En un pequeño pueblo vivía un anciano con su hijo de 17 años. Un día, el único caballo blanco, con que trabajaba, saltó la reja y se fue con varios caballos salvajes. La gente del pueblo murmuraba:
-¡Qué desgracia la suya, don Cipriano!- y él, tranquilo, contestaba:
“Quizás una desgracia o quizás una bendición”.

Días después, el caballo blanco volvió junto a un hermoso caballo salvaje, y la gente saludaba al anciano diciéndole:
-¡Qué bendición!- a lo que Don Cipriano replicaba:
“Quizás una bendición o quizás una desgracia”.
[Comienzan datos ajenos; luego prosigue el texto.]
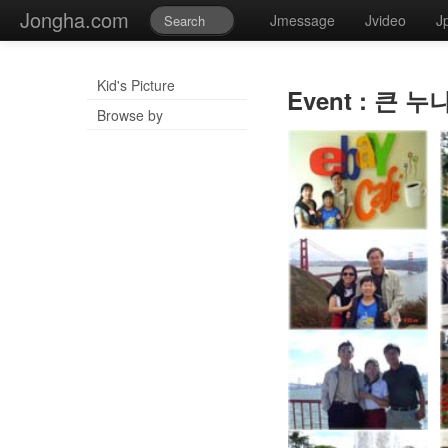
Jongha.com
Jmessage
Jvideo
J
Kid's Picture
Event : 큰 누
Browse by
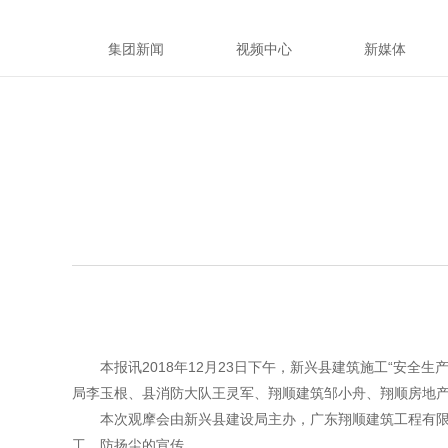
集团新闻
视频中心
新媒体
本报讯2018年12月23日下午，新兴县建筑施工“安全
局李玉根、县消防大队王灵军、翔顺建筑邹小舟、翔顺房地产
本次观摩会由新兴县建设局主办，广东翔顺建筑工程有限公
工、防扬尘的宣传。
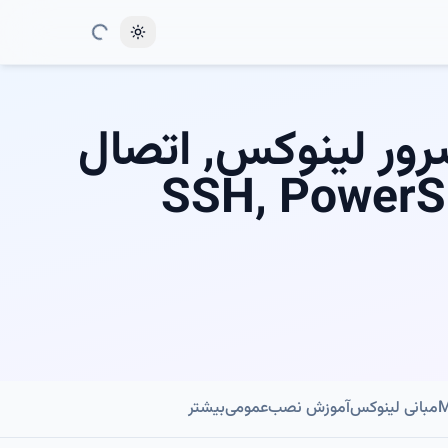
Toggle theme
SSH Key, مدیریت سرور لینوکس, اتصال
یموت, sshd_config, تونل SSH, PowerShell
مبانی لینوکس
آموزش نصب
عمومی
بیشتر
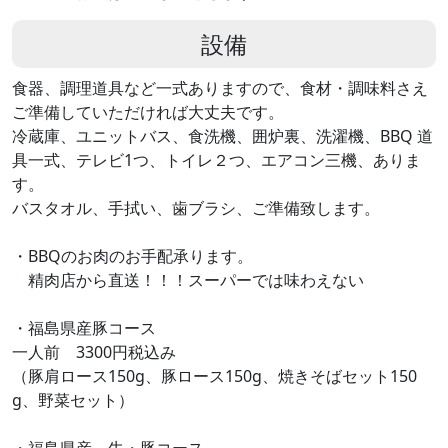
設備
食器、調理道具など一式ありますので、食材・調味料さえ
ご準備していただければ大丈夫です。
冷蔵庫、ユニットバス、食洗機、囲炉裏、洗濯機、BBQ 道
具一式、テレビ1つ、トイレ２つ、エアコン三機、ありま
す。
バスタオル、手拭い、歯ブラシ、ご準備致します。
・BBQのお肉のお手配承ります。
精肉店から直送！！！スーパーでは味わえない
・福島県産豚コース
一人前 3300円税込み
（豚肩ロース150g、豚ロース150g、焼きそばセット150
g、野菜セット）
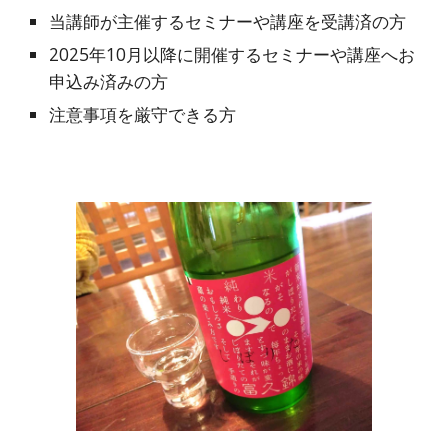
当講師が主催するセミナーや講座を受講済の方
2025年10月以降に開催するセミナーや講座へお
申込み済みの方
注意事項を厳守できる方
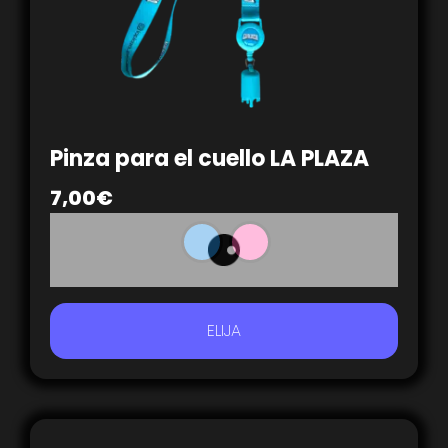
Pinza para el cuello LA PLAZA
7,00
€
ELIJA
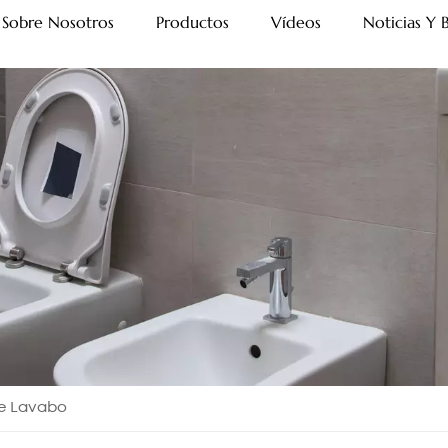
Sobre Nosotros
Productos
Vídeos
Noticias Y 
De Lavabo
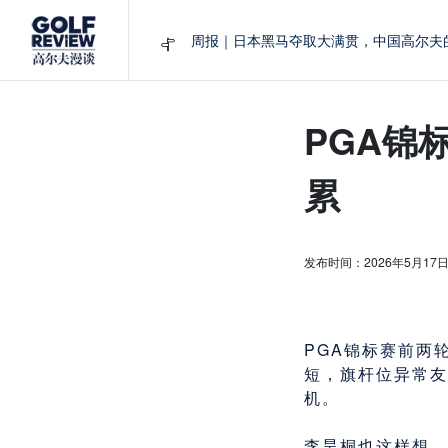
大满贯球场设置的演变和期许
AIG英国女子公开赛，一场大满贯的50年
周报｜亚巡“换码头”，果岭脱鞋抗议的乌
查莉·赫尔：不断制造“麻烦”的流量明星
PGA锦
周报｜日本黑马夺取大满贯，中国高尔夫
累
发布时间：2026年5月17
PGA锦标赛前两
短，旗杆位异常友
机。
李昊桐也这样想。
A los pocos días, el hijo adolescente, mientras montaba el caballo salvaje para domarlo, fue derribado y se fracturó una pierna, a raíz de lo cual empezó a cojear, y la gente le decía al anciano:
-¡Qué desgracia la suya, buen hombre!- a lo que él replicaba:
“Quizás una desgracia o quizás una bendición”.

Días después se inició una guerra y todos los jóvenes del pueblo fueron llevados al frente de batalla, pero a su hijo no lo llevaron por su cojera, y toda la gente del pueblo saludaba al anciano y le comentaba:
-¡Qué bendición la suya, don Cipriano!- Y él, con su fe inquebrantable, contestó una vez más diciendo:
“Sólo Dios lo sabe, quizás sea una bendición o quizás una desgracia”.

Efectivamente, sólo Dios conoce los planes que tiene para cada uno de nosotros, las maneras que usará para llevarnos a ellos y, vale la pena decirlo, Él nunca se equivoca.